Cette expression est généralement traduite ainsi : « un taureau ayant cornes et sabots ». La lecture n’est pas infondée mais elle ne respecte pas la grammaire.

Sur les 14 occurrences bibliques du verbe partager (pâras), 11 sont aux livres du Lévitique et du Deutéronome (en texte sacerdotal ?) avec le sens de « fendu » appliqué au sabot des animaux reconnus comme purs pour le rite sacrificiel ; deux se trouvent chez les prophètes (Isaïe 58, 7 et Jérémie 16, 7) avec le sens de « partager » le pain avec autrui.
Le sens à retenir ici est plutôt celui du partage, comme le voient les prophètes. D’autant plus que les verbes qaran et pâras sont tous les deux au participe actif de la forme factitive : ils ne sauraient passer pour les substantifs corne et sabot au seul prétexte que le sabot peut être regardé comme une corne fendue.

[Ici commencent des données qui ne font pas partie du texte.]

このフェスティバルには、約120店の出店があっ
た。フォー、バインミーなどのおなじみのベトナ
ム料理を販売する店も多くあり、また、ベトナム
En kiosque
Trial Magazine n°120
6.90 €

Le sacrifice offert sur l’autel était reconnu pour élever la « corne » du sacrificateur, et sa tentation était grande de sacrifier une offrande pour la distribuer aux pauvres (le partage) en vue d’accroître son propre « rayonnement ». Le Psaume 69 récuse ces pratiques en faisant valoir que Dieu n’agrée pas les apparences d’un rite calculé, mais accorde de la valeur au sacrifice “ en vérité ”, au sacrifice de louange (Ps 50, 14), au sacrifice de nos lèvres (Osée 14, 3) qui confessent son nom.